Problem
Transcribe each entry exactly as it appears, leaving out any picture it holds.

[Source material Boundary: Start]

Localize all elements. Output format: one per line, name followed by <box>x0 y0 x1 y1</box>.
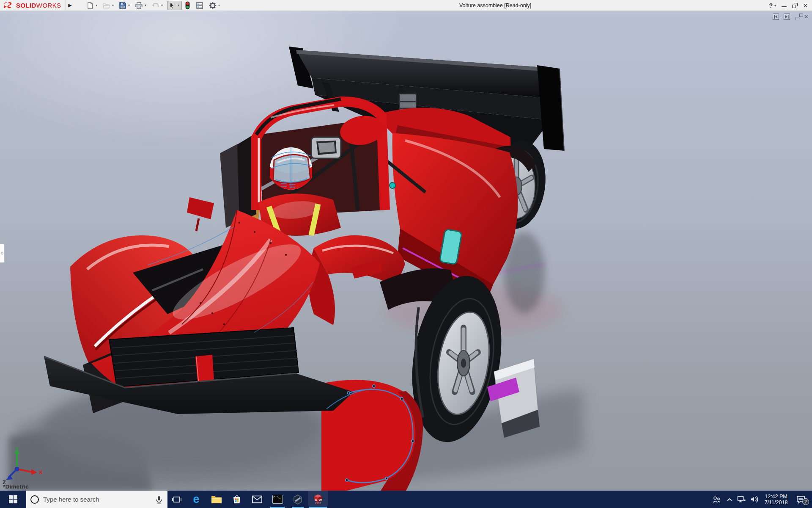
triad-x-label: X <box>39 469 43 475</box>
print-button[interactable]: ▾ <box>134 1 148 10</box>
people-icon <box>712 496 721 503</box>
taskbar-app-hexagon[interactable] <box>288 491 308 508</box>
driver-helmet <box>270 147 312 190</box>
speaker-icon <box>750 496 759 503</box>
undo-icon <box>151 2 159 9</box>
triad-y-label: Y <box>15 446 19 453</box>
brand-works: WORKS <box>36 2 61 9</box>
rebuild-button[interactable] <box>184 1 191 10</box>
hidden-icons-button[interactable] <box>724 491 735 508</box>
brand-solid: SOLID <box>16 2 36 9</box>
notification-badge: 2 <box>802 498 809 505</box>
people-button[interactable] <box>709 491 724 508</box>
new-caret[interactable]: ▾ <box>95 3 99 7</box>
open-caret[interactable]: ▾ <box>111 3 115 7</box>
solidworks-2017-icon: S W 2017 <box>313 494 324 505</box>
save-button[interactable]: ▾ <box>118 1 132 10</box>
file-properties-icon <box>196 2 203 9</box>
save-floppy-icon <box>119 2 126 9</box>
svg-text:S: S <box>315 498 318 502</box>
command-prompt-icon: C:\_ <box>272 495 283 504</box>
title-bar: SOLIDWORKS ▶ ▾ ▾ <box>0 0 812 11</box>
chevron-up-icon <box>727 497 732 502</box>
view-orientation-label: *Dimetric <box>3 483 29 490</box>
file-properties-button[interactable] <box>195 1 204 10</box>
print-caret[interactable]: ▾ <box>144 3 148 7</box>
start-button[interactable] <box>0 491 26 508</box>
open-folder-icon <box>102 2 110 9</box>
file-explorer-icon <box>211 495 222 504</box>
toolbar-flyout-arrow[interactable]: ▶ <box>66 0 74 11</box>
pin-icon <box>1 252 3 254</box>
select-caret[interactable]: ▾ <box>177 3 181 7</box>
microphone-icon[interactable] <box>155 495 163 504</box>
save-caret[interactable]: ▾ <box>127 3 131 7</box>
close-button[interactable]: ✕ <box>803 0 808 11</box>
pane-collapse-left-button[interactable] <box>773 14 779 20</box>
arrow-right-icon <box>785 15 789 19</box>
orientation-triad: Y X Z <box>0 446 47 485</box>
options-gear-icon <box>209 2 217 9</box>
taskbar-app-edge[interactable]: e <box>186 491 206 508</box>
rebuild-traffic-light-icon <box>185 1 190 9</box>
taskbar-app-mail[interactable] <box>247 491 267 508</box>
windows-logo-icon <box>9 495 17 504</box>
options-caret[interactable]: ▾ <box>217 3 221 7</box>
new-document-button[interactable]: ▾ <box>85 1 99 10</box>
select-button[interactable]: ▾ <box>167 1 182 10</box>
help-caret[interactable]: ▾ <box>774 0 776 11</box>
undo-button[interactable]: ▾ <box>151 1 165 10</box>
open-button[interactable]: ▾ <box>102 1 116 10</box>
pane-expand-right-button[interactable] <box>784 14 790 20</box>
quick-toolbar: ▾ ▾ ▾ <box>85 1 224 10</box>
window-title: Voiture assomblee [Read-only] <box>459 0 531 11</box>
feature-panel-tab[interactable] <box>0 243 5 263</box>
search-input[interactable]: Type here to search <box>26 491 167 508</box>
action-center-button[interactable]: 2 <box>791 491 810 508</box>
taskbar: Type here to search e <box>0 491 812 508</box>
clock[interactable]: 12:42 PM 7/11/2018 <box>761 491 791 508</box>
solidworks-logo: SOLIDWORKS <box>0 0 66 11</box>
print-icon <box>135 2 143 9</box>
minimize-button[interactable] <box>782 0 787 11</box>
edge-icon: e <box>193 494 199 505</box>
taskbar-app-store[interactable] <box>227 491 247 508</box>
undo-caret[interactable]: ▾ <box>160 3 164 7</box>
clock-time: 12:42 PM <box>761 494 791 500</box>
hexagon-app-icon <box>293 494 303 505</box>
select-cursor-icon <box>168 2 176 9</box>
ds-logo-icon <box>3 2 14 9</box>
task-view-icon <box>172 495 181 504</box>
task-view-button[interactable] <box>167 491 186 508</box>
taskbar-app-cmd[interactable]: C:\_ <box>267 491 288 508</box>
graphics-area[interactable]: ✕ Y X Z *Dimetric <box>0 11 812 491</box>
document-window-controls: ✕ <box>773 14 809 20</box>
taskbar-app-file-explorer[interactable] <box>206 491 227 508</box>
car-model <box>0 11 812 491</box>
volume-button[interactable] <box>748 491 761 508</box>
doc-close-button[interactable]: ✕ <box>804 14 809 19</box>
restore-button[interactable] <box>792 0 798 11</box>
clock-date: 7/11/2018 <box>761 500 791 505</box>
arrow-left-icon <box>774 15 778 19</box>
help-button[interactable]: ? <box>769 0 773 11</box>
system-tray: 12:42 PM 7/11/2018 2 <box>709 491 812 508</box>
search-placeholder: Type here to search <box>43 496 151 503</box>
mail-icon <box>252 495 262 503</box>
options-button[interactable]: ▾ <box>208 1 222 10</box>
store-icon <box>232 494 242 505</box>
cortana-icon <box>30 495 39 504</box>
svg-text:W: W <box>319 498 322 502</box>
window-controls: ? ▾ ✕ <box>769 0 808 11</box>
network-button[interactable] <box>735 491 748 508</box>
network-icon <box>737 496 746 503</box>
taskbar-app-solidworks[interactable]: S W 2017 <box>308 491 328 508</box>
new-document-icon <box>86 2 94 9</box>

[Source material Boundary: End]

The answer
Localize all elements. Output format: one per line, name followed by <box>x0 y0 x1 y1</box>.
triad-x-label: X <box>39 469 43 475</box>
print-button[interactable]: ▾ <box>134 1 148 10</box>
people-icon <box>712 496 721 503</box>
taskbar-app-hexagon[interactable] <box>288 491 308 508</box>
driver-helmet <box>270 147 312 190</box>
speaker-icon <box>750 496 759 503</box>
undo-icon <box>151 2 159 9</box>
triad-y-label: Y <box>15 446 19 453</box>
brand-works: WORKS <box>36 2 61 9</box>
rebuild-button[interactable] <box>184 1 191 10</box>
hidden-icons-button[interactable] <box>724 491 735 508</box>
brand-solid: SOLID <box>16 2 36 9</box>
notification-badge: 2 <box>802 498 809 505</box>
people-button[interactable] <box>709 491 724 508</box>
new-caret[interactable]: ▾ <box>95 3 99 7</box>
open-caret[interactable]: ▾ <box>111 3 115 7</box>
solidworks-2017-icon: S W 2017 <box>313 494 324 505</box>
save-button[interactable]: ▾ <box>118 1 132 10</box>
file-properties-icon <box>196 2 203 9</box>
save-floppy-icon <box>119 2 126 9</box>
svg-text:S: S <box>315 498 318 502</box>
command-prompt-icon: C:\_ <box>272 495 283 504</box>
title-bar: SOLIDWORKS ▶ ▾ ▾ <box>0 0 812 11</box>
chevron-up-icon <box>727 497 732 502</box>
view-orientation-label: *Dimetric <box>3 483 29 490</box>
file-properties-button[interactable] <box>195 1 204 10</box>
print-caret[interactable]: ▾ <box>144 3 148 7</box>
start-button[interactable] <box>0 491 26 508</box>
open-folder-icon <box>102 2 110 9</box>
file-explorer-icon <box>211 495 222 504</box>
toolbar-flyout-arrow[interactable]: ▶ <box>66 0 74 11</box>
pin-icon <box>1 252 3 254</box>
select-caret[interactable]: ▾ <box>177 3 181 7</box>
microphone-icon[interactable] <box>155 495 163 504</box>
save-caret[interactable]: ▾ <box>127 3 131 7</box>
close-button[interactable]: ✕ <box>803 0 808 11</box>
pane-collapse-left-button[interactable] <box>773 14 779 20</box>
arrow-right-icon <box>785 15 789 19</box>
orientation-triad: Y X Z <box>0 446 47 485</box>
options-gear-icon <box>209 2 217 9</box>
taskbar-app-edge[interactable]: e <box>186 491 206 508</box>
rebuild-traffic-light-icon <box>185 1 190 9</box>
taskbar-app-mail[interactable] <box>247 491 267 508</box>
windows-logo-icon <box>9 495 17 504</box>
options-caret[interactable]: ▾ <box>217 3 221 7</box>
new-document-button[interactable]: ▾ <box>85 1 99 10</box>
select-button[interactable]: ▾ <box>167 1 182 10</box>
help-caret[interactable]: ▾ <box>774 0 776 11</box>
undo-button[interactable]: ▾ <box>151 1 165 10</box>
open-button[interactable]: ▾ <box>102 1 116 10</box>
pane-expand-right-button[interactable] <box>784 14 790 20</box>
quick-toolbar: ▾ ▾ ▾ <box>85 1 224 10</box>
window-title: Voiture assomblee [Read-only] <box>459 0 531 11</box>
feature-panel-tab[interactable] <box>0 243 5 263</box>
search-input[interactable]: Type here to search <box>26 491 167 508</box>
action-center-button[interactable]: 2 <box>791 491 810 508</box>
taskbar: Type here to search e <box>0 491 812 508</box>
clock[interactable]: 12:42 PM 7/11/2018 <box>761 491 791 508</box>
solidworks-logo: SOLIDWORKS <box>0 0 66 11</box>
print-icon <box>135 2 143 9</box>
minimize-button[interactable] <box>782 0 787 11</box>
edge-icon: e <box>193 494 199 505</box>
taskbar-app-store[interactable] <box>227 491 247 508</box>
undo-caret[interactable]: ▾ <box>160 3 164 7</box>
clock-time: 12:42 PM <box>761 494 791 500</box>
hexagon-app-icon <box>293 494 303 505</box>
select-cursor-icon <box>168 2 176 9</box>
ds-logo-icon <box>3 2 14 9</box>
task-view-icon <box>172 495 181 504</box>
task-view-button[interactable] <box>167 491 186 508</box>
taskbar-app-cmd[interactable]: C:\_ <box>267 491 288 508</box>
graphics-area[interactable]: ✕ Y X Z *Dimetric <box>0 11 812 491</box>
document-window-controls: ✕ <box>773 14 809 20</box>
taskbar-app-file-explorer[interactable] <box>206 491 227 508</box>
car-model <box>0 11 812 491</box>
volume-button[interactable] <box>748 491 761 508</box>
doc-close-button[interactable]: ✕ <box>804 14 809 19</box>
restore-button[interactable] <box>792 0 798 11</box>
clock-date: 7/11/2018 <box>761 500 791 505</box>
arrow-left-icon <box>774 15 778 19</box>
help-button[interactable]: ? <box>769 0 773 11</box>
system-tray: 12:42 PM 7/11/2018 2 <box>709 491 812 508</box>
search-placeholder: Type here to search <box>43 496 151 503</box>
mail-icon <box>252 495 262 503</box>
options-button[interactable]: ▾ <box>208 1 222 10</box>
store-icon <box>232 494 242 505</box>
cortana-icon <box>30 495 39 504</box>
svg-text:W: W <box>319 498 322 502</box>
window-controls: ? ▾ ✕ <box>769 0 808 11</box>
network-button[interactable] <box>735 491 748 508</box>
network-icon <box>737 496 746 503</box>
taskbar-app-solidworks[interactable]: S W 2017 <box>308 491 328 508</box>
new-document-icon <box>86 2 94 9</box>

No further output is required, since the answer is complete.